Given data:
- - -
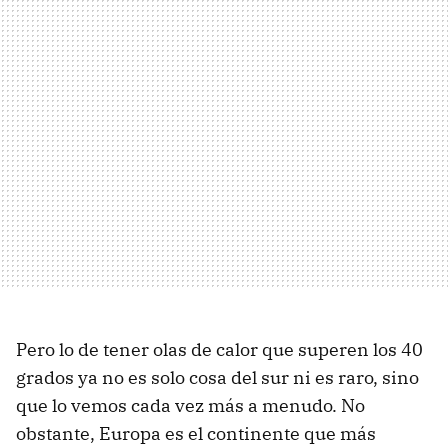
Pero lo de tener olas de calor que superen los 40
grados ya no es solo cosa del sur ni es raro, sino
que lo vemos cada vez más a menudo. No
obstante, Europa es el continente que más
- - -
Your assignment: Write out the listing again word for word, but without its pictures.

Response for this exercise:
Pero lo de tener olas de calor que superen los 40
grados ya no es solo cosa del sur ni es raro, sino
que lo vemos cada vez más a menudo. No
obstante, Europa es el continente que más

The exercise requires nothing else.